Stroke of Surprise generates vector sketches that progressively reveal different semantic meanings as strokes are added.

Abstract

Visual illusions traditionally rely on spatial manipulations such as multi-view consistency. In this work, we introduce Progressive Semantic Illusions, a novel vector sketching task where a single sketch undergoes a dramatic semantic transformation through the sequential addition of strokes. We present Stroke of Surprise, a generative framework that optimizes vector strokes to satisfy distinct semantic interpretations at different drawing stages. The core challenge lies in the "dual-constraint": initial prefix strokes must form a coherent object (e.g., a duck) while simultaneously serving as the structural foundation for a second concept (e.g., a sheep) upon adding delta strokes. To address this, we propose a sequence-aware joint optimization framework driven by a dual-branch Score Distillation Sampling (SDS) mechanism. Unlike sequential approaches that freeze the initial state, our method dynamically adjusts prefix strokes to discover a "common structural subspace" valid for both targets. Furthermore, we introduce a novel Overlay Loss that enforces spatial complementarity, ensuring structural integration rather than occlusion. Extensive experiments demonstrate that our method significantly outperforms state-of-the-art baselines in recognizability and illusion strength, successfully expanding visual anagrams from the spatial to the temporal dimension.

Method

Method Pipeline

Our method optimizes a set of learnable stroke parameters, which are divided into prefix strokes Sprefix and delta strokes Sdelta. The optimization process involves two parallel branches.

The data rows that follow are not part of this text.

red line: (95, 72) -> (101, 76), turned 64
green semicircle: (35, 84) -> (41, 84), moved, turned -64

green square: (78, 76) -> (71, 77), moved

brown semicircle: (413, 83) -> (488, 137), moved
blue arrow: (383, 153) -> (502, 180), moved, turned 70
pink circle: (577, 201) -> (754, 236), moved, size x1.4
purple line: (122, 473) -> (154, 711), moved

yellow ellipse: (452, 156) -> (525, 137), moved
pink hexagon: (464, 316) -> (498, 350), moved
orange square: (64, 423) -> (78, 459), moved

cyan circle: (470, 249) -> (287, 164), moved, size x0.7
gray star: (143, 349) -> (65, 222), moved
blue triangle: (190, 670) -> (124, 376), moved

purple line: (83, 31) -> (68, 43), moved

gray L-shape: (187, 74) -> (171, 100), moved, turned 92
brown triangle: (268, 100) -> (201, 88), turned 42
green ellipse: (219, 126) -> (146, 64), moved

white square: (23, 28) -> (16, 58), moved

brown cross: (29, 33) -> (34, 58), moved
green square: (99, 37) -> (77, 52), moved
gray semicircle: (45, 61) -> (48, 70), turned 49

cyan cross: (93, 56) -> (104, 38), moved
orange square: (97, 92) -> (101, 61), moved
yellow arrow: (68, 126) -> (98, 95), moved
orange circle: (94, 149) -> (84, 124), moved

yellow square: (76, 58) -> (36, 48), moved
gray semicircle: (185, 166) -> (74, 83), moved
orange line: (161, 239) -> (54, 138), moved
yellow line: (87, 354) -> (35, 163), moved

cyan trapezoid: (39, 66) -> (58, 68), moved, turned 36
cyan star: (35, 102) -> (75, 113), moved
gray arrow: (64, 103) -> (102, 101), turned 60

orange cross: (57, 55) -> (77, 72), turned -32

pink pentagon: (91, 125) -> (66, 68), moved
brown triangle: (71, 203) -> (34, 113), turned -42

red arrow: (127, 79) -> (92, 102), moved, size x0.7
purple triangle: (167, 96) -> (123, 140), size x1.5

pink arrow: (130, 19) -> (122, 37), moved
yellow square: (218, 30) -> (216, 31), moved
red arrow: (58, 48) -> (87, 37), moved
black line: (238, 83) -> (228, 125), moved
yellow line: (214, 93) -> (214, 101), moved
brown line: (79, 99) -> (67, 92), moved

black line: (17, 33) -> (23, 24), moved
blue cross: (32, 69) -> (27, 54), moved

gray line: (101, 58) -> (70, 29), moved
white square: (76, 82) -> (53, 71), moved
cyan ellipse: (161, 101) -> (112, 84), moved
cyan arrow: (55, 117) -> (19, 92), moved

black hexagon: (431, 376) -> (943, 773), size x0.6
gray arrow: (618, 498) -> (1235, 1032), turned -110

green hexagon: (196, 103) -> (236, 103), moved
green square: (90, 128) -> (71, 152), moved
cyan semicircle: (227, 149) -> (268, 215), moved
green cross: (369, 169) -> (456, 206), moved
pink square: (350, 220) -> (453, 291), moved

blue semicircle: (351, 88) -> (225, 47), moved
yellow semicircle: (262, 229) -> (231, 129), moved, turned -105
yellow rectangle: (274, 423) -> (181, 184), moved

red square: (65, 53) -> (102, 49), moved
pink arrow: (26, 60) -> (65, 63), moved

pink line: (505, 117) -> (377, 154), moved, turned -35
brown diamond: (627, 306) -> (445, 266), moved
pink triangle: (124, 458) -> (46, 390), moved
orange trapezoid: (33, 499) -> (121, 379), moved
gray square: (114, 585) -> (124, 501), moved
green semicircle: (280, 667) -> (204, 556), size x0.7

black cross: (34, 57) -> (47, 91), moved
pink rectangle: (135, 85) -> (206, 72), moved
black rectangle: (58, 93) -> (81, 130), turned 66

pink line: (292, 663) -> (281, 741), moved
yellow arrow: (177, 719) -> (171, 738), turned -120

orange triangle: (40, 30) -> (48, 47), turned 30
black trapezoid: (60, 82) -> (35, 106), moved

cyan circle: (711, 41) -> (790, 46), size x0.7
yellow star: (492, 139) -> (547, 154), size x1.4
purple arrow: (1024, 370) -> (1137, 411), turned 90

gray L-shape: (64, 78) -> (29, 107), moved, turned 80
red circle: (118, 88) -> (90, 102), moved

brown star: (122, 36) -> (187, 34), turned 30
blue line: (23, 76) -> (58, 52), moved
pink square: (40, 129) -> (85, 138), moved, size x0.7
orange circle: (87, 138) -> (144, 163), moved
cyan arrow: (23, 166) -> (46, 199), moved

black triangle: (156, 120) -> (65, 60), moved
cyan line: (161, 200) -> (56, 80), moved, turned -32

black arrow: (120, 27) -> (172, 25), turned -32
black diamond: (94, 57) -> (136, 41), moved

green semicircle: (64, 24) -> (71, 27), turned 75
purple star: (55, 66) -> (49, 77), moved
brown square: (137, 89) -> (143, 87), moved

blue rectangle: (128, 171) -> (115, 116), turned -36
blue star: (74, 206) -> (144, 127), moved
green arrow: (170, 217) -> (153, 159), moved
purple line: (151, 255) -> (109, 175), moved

In the top branch, only the prefix strokes are rendered by a differentiable rasterizer to create a partial sketch (e.g., a rabbit). This sketch is then guided by a pre-trained, frozen text-to-image diffusion model using a prompt corresponding to the prefix ("a rabbit"), resulting in the prefix SDS loss ℒSDSprefix. In the bottom branch, the full set of strokes is rendered to create the complete sketch (e.g., a horse). This is guided by the same diffusion model using a prompt for the full object ("a horse"), resulting in the full SDS loss ℒSDSfull. The total SDS guidance loss is the sum of these two terms ℒSDS=ℒSDSprefix+ℒSDSfull. Gradients from this total loss are backpropagated to update all learnable stroke parameters.

2-Phase Illusions

Our method generates vector sketches that transform between two different semantic concepts. As strokes are progressively added, the sketch reveals a completely different subject.

3-Phase Illusions

Our approach can also generate sketches that transition through three different semantic concepts, creating even more surprising visual transformations.

Optimization Process

Visualizing the optimization process of our method. The strokes are progressively optimized to create semantic illusions.

Optimization Animation
Optimization Animation 2

B-spline Illusions

Our method can also generate B-spline representations, creating smooth and natural-looking vector sketches.

Vector Graph Illusions

Our method also supports vector graph representations, creating structured and detailed vector sketches.